De acordo com a empresa, a recorrência de frentes frias, áreas de instabilidade e a formação de um ciclone na costa do Sudeste mantiveram o céu encoberto em grande parte do mês, reduzindo a radiação solar disponível para usinas e sistemas de geração distribuída.
Oito estados registraram queda significativa na irradiância, com destaque para Minas Gerais. São Paulo, Bahia e Pernambuco também apresentaram redução relevante, com anomalia média de -0,45 kWh/m²/dia em vários pontos monitorados.
No início de fevereiro, a formação de um ciclone na costa da Região Sudeste intensificou a nebulosidade e provocou chuvas no Rio de Janeiro, Espírito Santo e leste de Minas Gerais.

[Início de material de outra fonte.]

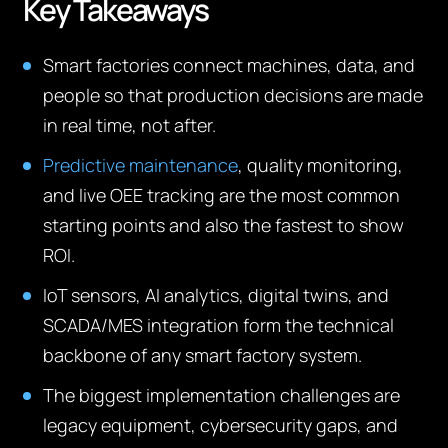
Key Takeaways
Smart factories connect machines, data, and
people so that production decisions are made
in real time, not after.
Predictive maintenance
, quality monitoring,
and live OEE tracking are the most common
starting points and also the fastest to show
ROI.
IoT sensors, AI analytics, digital twins, and
SCADA/MES integration form the technical
backbone of any smart factory system.
The biggest implementation challenges are
legacy equipment, cybersecurity gaps, and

Segundo Jorge Rosas, meteorologista da Tempo OK, mesmo com volumes mais elevados nessas áreas, as nuvens avançaram para o interior dos estados devido às altas temperaturas e à umidade disponível na atmosfera.

Entre os dias 6 e 11, um corredor de umidade reforçou o transporte de vapor d’água entre as regiões Sudeste e Norte, mantendo o tempo instável. Situação semelhante foi observada entre os dias 25 e 28, com novo corredor de umidade prolongando as condições favoráveis à formação de nuvens e precipitações.
No Nordeste, a atuação de um Vórtice Ciclônico de Altos Níveis (VCAN) sobre o continente ao longo de grande parte do mês contribuiu para a formação frequente de nuvens e para a manutenção do padrão de céu encoberto.
Segundo a consultoria, a variabilidade meteorológica observada em fevereiro evidencia impactos diretos sobre o setor elétrico, especialmente em estados com elevada concentração de usinas solares. Para março, a expectativa é de transição gradual para o período seco, com monitoramento contínuo das condições climáticas para apoiar o planejamento energético.